In most proteomics applications, a dedicated search engine (such as Comet, Crux, Mascot, MSGFPlus, MSFragger, Myrimatch, OMSSA, SpectraST or XTandem; all of which are supported by pyOpenMS) will be used to search data. Here, we will use the internal SimpleSearchEngineAlgorithm from OpenMS used for teaching purposes. This makes it very easy to search an (experimental) mzML file against a fasta database of protein sequences:

from urllib.request import urlretrieve
# from urllib import urlretrieve  # use this code for Python 2.x
from pyopenms import *
gh = "https://raw.githubusercontent.com/OpenMS/OpenMS/develop"
urlretrieve (gh +"/src/tests/topp/SimpleSearchEngine_1.mzML", "searchfile.mzML")
urlretrieve (gh +"/src/tests/topp/SimpleSearchEngine_1.fasta", "search.fasta")
protein_ids = []
peptide_ids = []
SimpleSearchEngineAlgorithm().search("searchfile.mzML", "search.fasta", protein_ids, peptide_ids)

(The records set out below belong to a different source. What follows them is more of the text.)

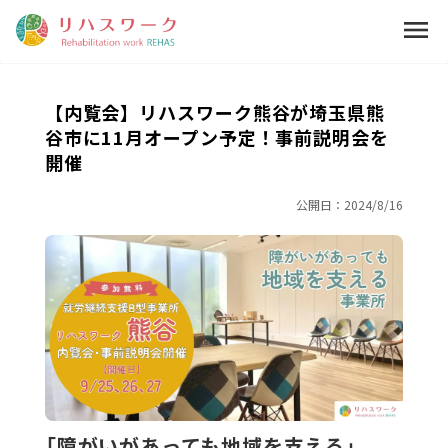
menu
【内覧会】リハスワーク熊谷が埼玉県熊
谷市に11月オープン予定！事前説明会を
開催
公開日：
2024/8/16
「障がいがあっても地域を支える」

This will print search engine output including the number of peptides and proteins in the database and how many spectra were matched to peptides and proteins:

Peptide statistics

  unmatched                : 0 (0 %)
  target/decoy:
    match to target DB only: 2 (100 %)
    match to decoy DB only : 0 (0 %)
    match to both          : 0 (0 %)

PSM inspection¶

We can now investigate the individual hits as we have done before in the Identification tutorial.

for peptide_id in peptide_ids:
  # Peptide identification values
  print (35*"=")
  print ("Peptide ID m/z:", peptide_id.getMZ())
  print ("Peptide ID rt:", peptide_id.getRT())
  print ("Peptide scan index:", peptide_id.getMetaValue("scan_index"))
  print ("Peptide scan name:", peptide_id.getMetaValue("scan_index"))
  print ("Peptide ID score type:", peptide_id.getScoreType())
  # PeptideHits
  for hit in peptide_id.getHits():
    print(" - Peptide hit rank:", hit.getRank())
    print(" - Peptide hit charge:", hit.getCharge())
    print(" - Peptide hit sequence:", hit.getSequence())
    mz = hit.getSequence().getMonoWeight(Residue.ResidueType.Full, hit.getCharge()) / hit.getCharge()
    print(" - Peptide hit monoisotopic m/z:", mz)
    print(" - Peptide ppm error:", abs(mz - peptide_id.getMZ())/mz *10**6 )
    print(" - Peptide hit score:", hit.getScore())

We notice that the second peptide spectrum match (PSM) was found for the third spectrum in the file for a precursor at 775.38 m/z for the sequence RPGADSDIGGFGGLFDLAQAGFR.

tsg = TheoreticalSpectrumGenerator()
thspec = MSSpectrum()
p = Param()
p.setValue("add_metainfo", "true")
tsg.setParameters(p)
peptide = AASequence.fromString("RPGADSDIGGFGGLFDLAQAGFR")
tsg.getSpectrum(thspec, peptide, 1, 1)
# Iterate over annotated ions and their masses
for ion, peak in zip(thspec.getStringDataArrays()[0], thspec):
    print(ion, peak.getMZ())

e = MSExperiment()
MzMLFile().load("searchfile.mzML", e)
print ("Spectrum native id", e[2].getNativeID() )
mz,i = e[2].get_peaks()
peaks = [(mz,i) for mz,i in zip(mz,i) if i > 1500 and mz > 300]
for peak in peaks:
  print (peak[0], "mz", peak[1], "int")

Comparing the theoretical spectrum and the experimental spectrum for RPGADSDIGGFGGLFDLAQAGFR we can easily see that the most abundant ions in the spectrum are y8 (877.452 m/z), b10 (926.432), y9 (1024.522 m/z) and b13 (1187.544 m/z).

Visualization¶

When loading the searchfile.mzML into the OpenMS visualization software TOPPView, we can convince ourselves that the observed spectrum indeed was generated by the peptide RPGADSDIGGFGGLFDLAQAGFR by loading the corresponding theoretical spectrum into the viewer using “Tools”->”Generate theoretical spectrum”:

From our output above, we notice that the second peptide spectrum match (PSM) at 775.38 m/z for sequence RPGADSDIGGFGGLFDLAQAGFR was found with an error tolerance of 2.25 ppm, therefore if we set the precursor mass tolerance to 4 ppm (+/- 2ppm), we expect that we will not find the hit at 775.38 m/z any more:

salgo = SimpleSearchEngineAlgorithm()
p = salgo.getDefaults()
print ( p.items() )
p[b'precursor:mass_tolerance'] = 4.0
salgo.setParameters(p)

protein_ids = []
peptide_ids = []
salgo.search("searchfile.mzML", "search.fasta", protein_ids, peptide_ids)
print("Found", len(peptide_ids), "peptides")

As we can see, using a smaller precursor mass tolerance leads the algorithm to find only one hit instead of two. Similarly, if we use the wrong enzyme for the digestion (e.g. p[b'enzyme'] = "Formic_acid"), we find no results.